Data under study Start Marker

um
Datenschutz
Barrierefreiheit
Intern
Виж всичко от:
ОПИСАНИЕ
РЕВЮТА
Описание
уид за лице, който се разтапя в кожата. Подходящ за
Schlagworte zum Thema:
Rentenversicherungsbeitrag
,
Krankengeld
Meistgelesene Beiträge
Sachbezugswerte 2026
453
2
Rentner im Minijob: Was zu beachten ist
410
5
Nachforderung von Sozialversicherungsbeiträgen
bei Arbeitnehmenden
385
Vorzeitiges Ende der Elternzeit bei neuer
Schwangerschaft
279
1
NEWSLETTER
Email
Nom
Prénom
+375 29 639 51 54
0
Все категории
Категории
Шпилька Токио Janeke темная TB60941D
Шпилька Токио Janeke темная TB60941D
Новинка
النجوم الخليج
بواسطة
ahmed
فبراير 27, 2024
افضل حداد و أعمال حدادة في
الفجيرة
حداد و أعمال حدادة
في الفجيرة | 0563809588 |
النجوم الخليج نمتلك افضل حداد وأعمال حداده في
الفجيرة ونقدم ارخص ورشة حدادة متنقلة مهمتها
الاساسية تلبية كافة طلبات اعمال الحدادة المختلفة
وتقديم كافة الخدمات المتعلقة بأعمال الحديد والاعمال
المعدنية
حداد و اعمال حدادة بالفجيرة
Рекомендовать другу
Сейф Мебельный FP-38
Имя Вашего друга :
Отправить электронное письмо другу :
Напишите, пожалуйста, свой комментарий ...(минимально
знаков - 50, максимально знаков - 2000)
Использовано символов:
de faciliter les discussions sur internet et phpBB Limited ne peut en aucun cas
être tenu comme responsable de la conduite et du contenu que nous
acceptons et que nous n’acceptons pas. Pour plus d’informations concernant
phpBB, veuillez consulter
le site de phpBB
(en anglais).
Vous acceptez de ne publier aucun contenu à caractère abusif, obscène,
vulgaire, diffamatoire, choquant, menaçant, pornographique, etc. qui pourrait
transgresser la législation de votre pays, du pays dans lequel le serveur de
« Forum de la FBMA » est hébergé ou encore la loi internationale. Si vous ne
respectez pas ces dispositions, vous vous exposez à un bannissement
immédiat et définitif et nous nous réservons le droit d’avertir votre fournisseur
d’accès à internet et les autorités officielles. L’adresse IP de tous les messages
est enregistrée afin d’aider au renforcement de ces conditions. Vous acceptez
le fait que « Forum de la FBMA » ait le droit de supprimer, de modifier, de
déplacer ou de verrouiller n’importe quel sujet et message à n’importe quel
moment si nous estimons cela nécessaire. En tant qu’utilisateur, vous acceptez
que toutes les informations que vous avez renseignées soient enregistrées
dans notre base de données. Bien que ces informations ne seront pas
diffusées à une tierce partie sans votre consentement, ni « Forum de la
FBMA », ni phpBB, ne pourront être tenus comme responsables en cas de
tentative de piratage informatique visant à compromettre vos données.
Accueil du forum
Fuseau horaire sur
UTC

Data under study End Marker

Problem details
Pull every line with the word "الخليج" from the data.

Output of the task
النجوم الخليج
النجوم الخليج نمتلك افضل حداد وأعمال حداده في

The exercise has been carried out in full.